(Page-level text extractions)
>>>
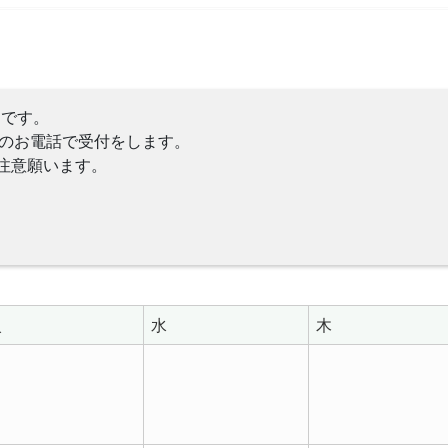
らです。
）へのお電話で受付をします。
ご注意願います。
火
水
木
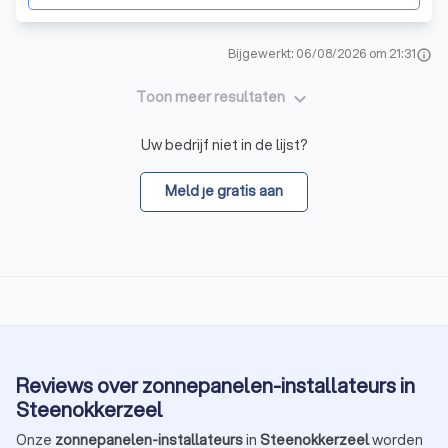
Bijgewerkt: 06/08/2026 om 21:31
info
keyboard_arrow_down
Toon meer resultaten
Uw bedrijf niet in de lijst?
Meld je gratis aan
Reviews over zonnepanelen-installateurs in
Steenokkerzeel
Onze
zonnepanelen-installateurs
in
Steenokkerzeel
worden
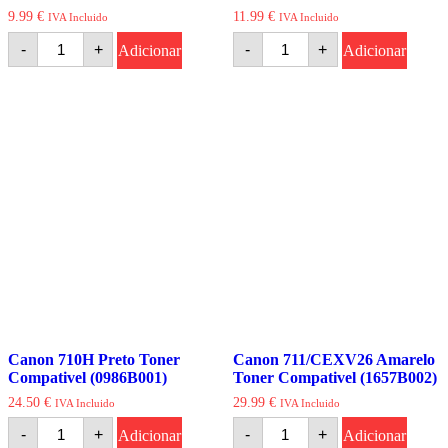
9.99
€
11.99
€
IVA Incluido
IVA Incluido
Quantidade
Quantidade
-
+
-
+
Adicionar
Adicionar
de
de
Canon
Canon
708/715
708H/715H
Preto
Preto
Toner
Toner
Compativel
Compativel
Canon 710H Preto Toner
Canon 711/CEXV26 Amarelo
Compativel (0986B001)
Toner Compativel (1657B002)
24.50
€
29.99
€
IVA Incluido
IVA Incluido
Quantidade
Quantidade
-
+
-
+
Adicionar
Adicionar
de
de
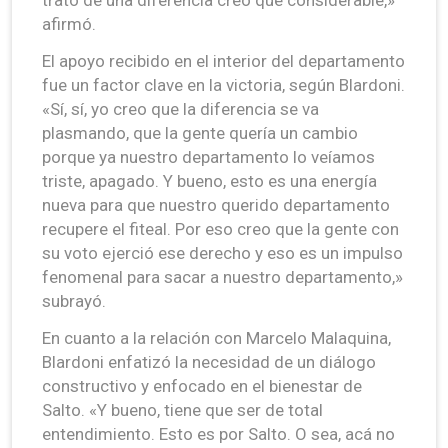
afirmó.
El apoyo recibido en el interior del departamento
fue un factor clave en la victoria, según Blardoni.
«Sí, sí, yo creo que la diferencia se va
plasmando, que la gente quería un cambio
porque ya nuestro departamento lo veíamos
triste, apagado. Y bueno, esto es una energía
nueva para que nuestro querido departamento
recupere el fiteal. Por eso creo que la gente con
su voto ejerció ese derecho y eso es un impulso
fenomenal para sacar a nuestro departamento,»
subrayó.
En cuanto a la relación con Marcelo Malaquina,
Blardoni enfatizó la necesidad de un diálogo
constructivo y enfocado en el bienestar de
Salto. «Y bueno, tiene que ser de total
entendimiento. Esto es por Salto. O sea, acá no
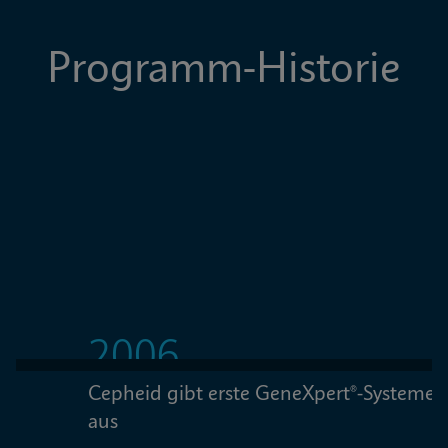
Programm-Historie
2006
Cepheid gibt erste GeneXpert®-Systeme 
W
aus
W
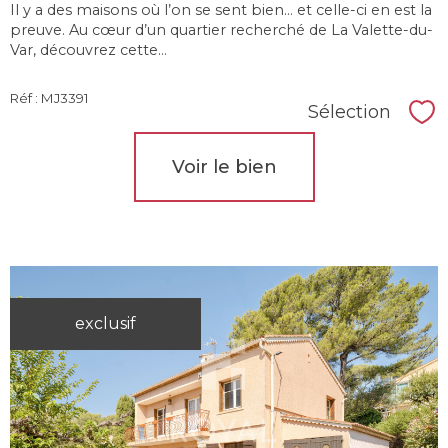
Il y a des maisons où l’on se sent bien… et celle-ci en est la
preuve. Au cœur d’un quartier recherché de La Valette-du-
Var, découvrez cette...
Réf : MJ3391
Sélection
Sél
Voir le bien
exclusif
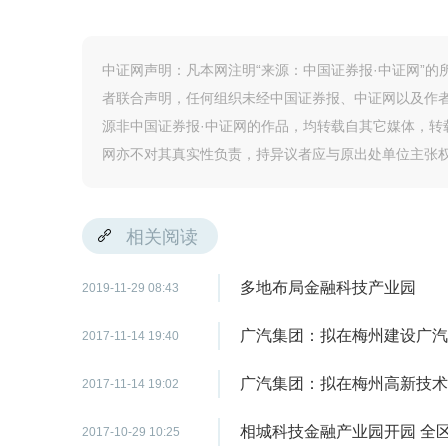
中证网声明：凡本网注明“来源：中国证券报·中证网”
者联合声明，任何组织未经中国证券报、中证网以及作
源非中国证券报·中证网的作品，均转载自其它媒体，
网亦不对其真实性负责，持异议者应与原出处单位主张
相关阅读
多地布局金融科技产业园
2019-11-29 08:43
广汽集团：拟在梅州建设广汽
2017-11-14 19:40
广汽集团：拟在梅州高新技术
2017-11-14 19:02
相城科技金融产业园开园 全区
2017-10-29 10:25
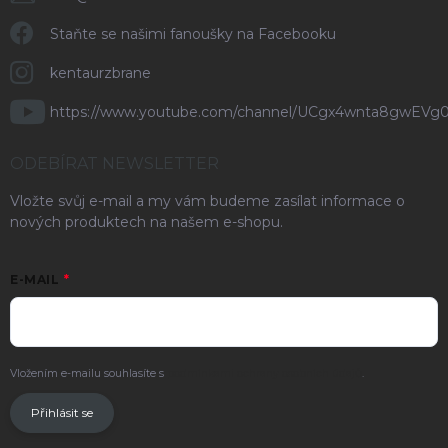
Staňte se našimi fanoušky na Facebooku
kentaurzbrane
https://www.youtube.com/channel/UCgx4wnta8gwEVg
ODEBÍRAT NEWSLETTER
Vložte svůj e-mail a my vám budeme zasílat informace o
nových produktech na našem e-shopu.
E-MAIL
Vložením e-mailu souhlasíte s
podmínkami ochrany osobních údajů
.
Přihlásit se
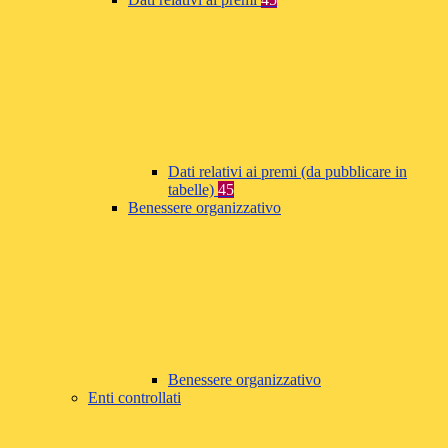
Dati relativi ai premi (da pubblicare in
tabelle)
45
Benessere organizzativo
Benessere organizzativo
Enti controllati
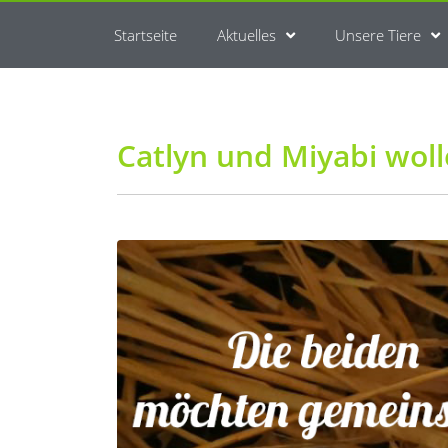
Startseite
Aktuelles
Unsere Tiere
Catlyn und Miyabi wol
<<<
>>>
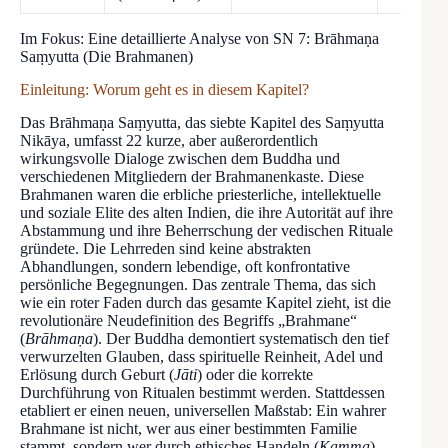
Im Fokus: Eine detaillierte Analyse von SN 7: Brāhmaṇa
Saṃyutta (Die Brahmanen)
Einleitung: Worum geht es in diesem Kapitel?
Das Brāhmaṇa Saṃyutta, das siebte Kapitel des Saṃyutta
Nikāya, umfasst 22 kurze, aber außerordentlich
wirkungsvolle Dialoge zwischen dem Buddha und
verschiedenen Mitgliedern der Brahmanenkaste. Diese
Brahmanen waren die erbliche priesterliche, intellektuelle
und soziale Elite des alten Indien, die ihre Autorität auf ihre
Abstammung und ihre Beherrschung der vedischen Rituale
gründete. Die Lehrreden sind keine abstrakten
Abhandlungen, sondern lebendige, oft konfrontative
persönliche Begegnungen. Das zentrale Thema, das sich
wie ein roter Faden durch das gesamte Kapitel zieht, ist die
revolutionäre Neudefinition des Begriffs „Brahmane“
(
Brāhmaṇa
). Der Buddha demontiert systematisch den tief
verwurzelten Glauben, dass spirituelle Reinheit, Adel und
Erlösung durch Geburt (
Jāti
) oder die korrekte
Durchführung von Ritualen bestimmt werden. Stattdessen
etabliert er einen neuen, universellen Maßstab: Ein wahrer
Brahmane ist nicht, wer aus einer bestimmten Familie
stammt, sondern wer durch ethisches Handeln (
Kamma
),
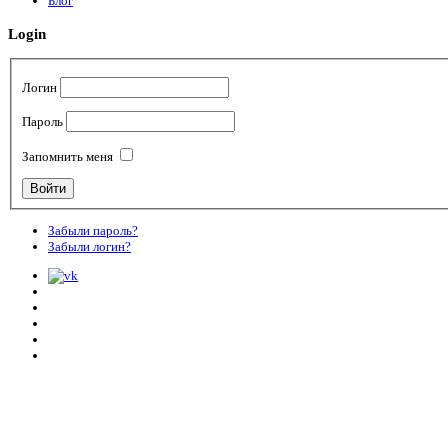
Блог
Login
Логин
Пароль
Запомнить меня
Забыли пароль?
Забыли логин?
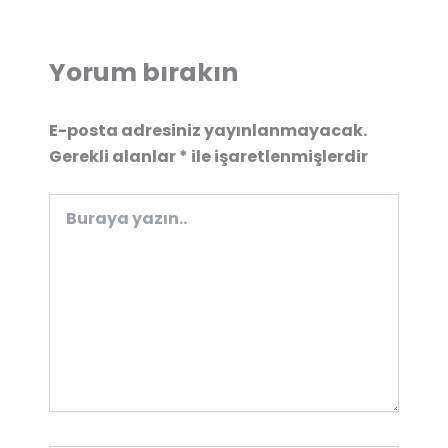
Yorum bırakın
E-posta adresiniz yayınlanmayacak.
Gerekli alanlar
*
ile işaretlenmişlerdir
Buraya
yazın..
<<<
* Problem requirements *
Every line above that has the string "creo" needs to be copied.

* Solution for this problem *
«Sí, sí, yo creo que la diferencia se va
recupere el fiteal. Por eso creo que la gente con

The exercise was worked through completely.